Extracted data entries
-- -- --

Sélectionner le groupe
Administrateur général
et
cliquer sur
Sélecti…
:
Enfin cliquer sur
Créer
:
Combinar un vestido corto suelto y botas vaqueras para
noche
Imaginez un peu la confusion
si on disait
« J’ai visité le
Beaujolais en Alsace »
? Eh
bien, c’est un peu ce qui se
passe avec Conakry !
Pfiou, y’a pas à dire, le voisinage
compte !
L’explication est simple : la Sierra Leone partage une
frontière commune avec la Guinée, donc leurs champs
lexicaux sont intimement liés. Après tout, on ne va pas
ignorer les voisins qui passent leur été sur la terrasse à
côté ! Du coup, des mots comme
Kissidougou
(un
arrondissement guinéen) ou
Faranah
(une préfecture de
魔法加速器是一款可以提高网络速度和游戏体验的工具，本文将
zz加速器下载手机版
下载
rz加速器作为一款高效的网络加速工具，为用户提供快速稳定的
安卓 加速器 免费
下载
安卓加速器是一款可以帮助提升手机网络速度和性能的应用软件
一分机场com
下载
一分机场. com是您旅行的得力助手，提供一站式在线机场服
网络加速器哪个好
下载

-- -- --

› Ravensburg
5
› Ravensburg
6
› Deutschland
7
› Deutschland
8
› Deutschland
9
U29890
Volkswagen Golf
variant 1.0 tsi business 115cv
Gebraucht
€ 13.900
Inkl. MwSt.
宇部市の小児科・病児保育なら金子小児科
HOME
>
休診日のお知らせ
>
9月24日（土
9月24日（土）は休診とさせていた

-- -- --

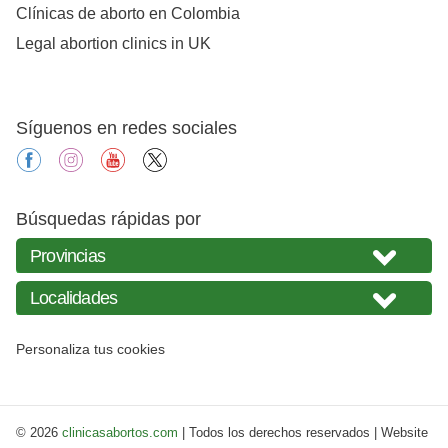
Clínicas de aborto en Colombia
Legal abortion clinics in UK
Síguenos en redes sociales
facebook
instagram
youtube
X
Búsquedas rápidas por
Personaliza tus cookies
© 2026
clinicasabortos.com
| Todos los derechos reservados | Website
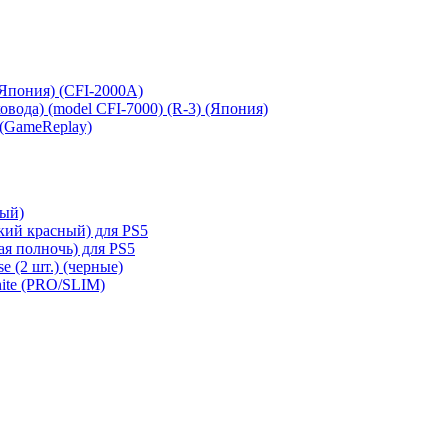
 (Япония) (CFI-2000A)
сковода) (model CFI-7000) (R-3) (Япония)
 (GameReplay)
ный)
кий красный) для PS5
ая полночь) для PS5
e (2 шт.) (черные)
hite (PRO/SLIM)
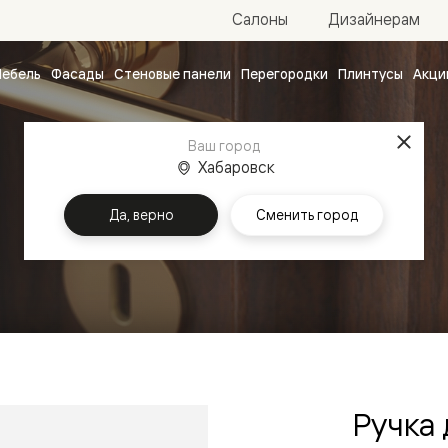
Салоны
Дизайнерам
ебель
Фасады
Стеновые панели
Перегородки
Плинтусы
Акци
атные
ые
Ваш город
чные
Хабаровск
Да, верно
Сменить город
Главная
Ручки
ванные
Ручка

-- -- --

● **EXERCISE GOAL**: All lines of the records containing "Япония" should be shown.

● **COMPLETED EXERCISE**:
 (Япония) (CFI-2000A)
сковода) (model CFI-7000) (R-3) (Япония)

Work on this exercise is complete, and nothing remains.